Отец Дмитрий весь пребывал во власти данных проблем, когда в дверь постучали, и церковный староста каким-то не своим голосом произнес:
– Батюшка, к вам еврей.
– Ну и что же, что еврей? Евреев тут, что ли, не было? – стараясь сохранить видимость самообладания, спросил отец Дмитрий, хотя сразу понял, что вот, видимо, и пробил час исполнения того маловразумительного пророчества, которое сообщила ему святая Дева, если это, конечно, была Она.
Случай был во всех отношениях темный, и даже с помощью Андрея Павловича так и не удалось прийти к сколько-нибудь удовлетворительной его интерпретации. В общем, выходило, что Дева поручала отцу Дмитрию то ли окрестить какого-то еврея, то ли, страшно даже выговорить, но интеллектуальная честность того требует, этого еврея зарезать.
Между тем в комнату чуть ли не вкатился маленький кругленький человек чрезвычайно неопределенного возраста. Просто невозможно было угадать, очень ли хорошо он сохранился для своих шестидесяти или, напротив – слишком уж потаскан для своих тридцати.
– Меня зовут Марлен Владленович, – сразу же представился он, – в честь моего отца, как вы поняли. А фамилия моя – Крайнеплотский, в честь, очевидно, всех моих предков, как я понимаю.
– Очень приятно, – обреченно потеребив свою испанскую бородку, откликнулся отец Дмитрий. – Креститься надумали?
– Да вы с ума сошли! Буду я ради этого с городской окраины переться на трамвае в сельскую глушь, где от ваших лиманов такая вонь, что уже и морю нечего делать.
– Слава тебе, Господи! – не сдержал вздоха облегчения отец Дмитрий и осенил себя крестным знамением. – Вот уж порадовали, голубчик, так порадовали. Простите великодушно. Так с чем вы пожаловали?
– Во-первых, я пришел к вам, как к еврею, хотя и не совсем еврею, а во-вторых, – Марлен Владленович оглянулся по сторонам и, понизив голос, деликатно закончил: – Ну, батюшка, все же знают, что вы – стукач.
– Понятно, – откинулся на спинку стула отец Дмитрий. – Значит, вам понадобились мои связи?
– А вот и не угадали! Пусть эти ваши связи остаются при вас. А я – писатель. Большой писатель и не менее большой ученый, смею вас заверить.

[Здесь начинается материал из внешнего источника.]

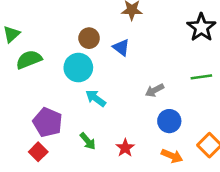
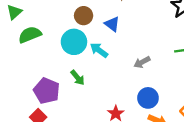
cyan arrow: (96, 98) -> (99, 50), moved
blue circle: (169, 121) -> (148, 98), moved
green arrow: (88, 141) -> (78, 78), moved

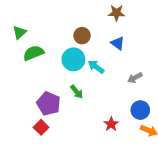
blue triangle: (112, 24) -> (118, 43), moved

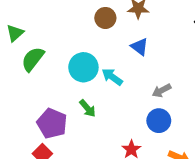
brown circle: (82, 36) -> (105, 18), moved
green semicircle: (33, 53) -> (33, 59), turned -30
blue circle: (140, 110) -> (159, 121), moved

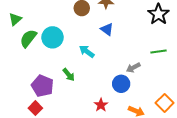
cyan circle: (83, 67) -> (53, 37), moved
gray arrow: (162, 91) -> (133, 68), moved

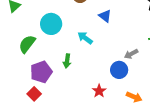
green semicircle: (28, 38) -> (27, 44), moved
green arrow: (69, 75) -> (67, 61), turned 48
purple pentagon: (42, 86) -> (41, 72), turned 30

И чтобы наша беседа не была голословной, я хочу, для начала, познакомить вас с почти полным собранием моих сочинений, – с этими словами Марлен Владленович извлек из бокового кармана пиджака аккуратно сложенный вчетверо лист бумаги стандартного формата.
– Вы хотите, чтобы я это прочитал? – участливо осведомился священник.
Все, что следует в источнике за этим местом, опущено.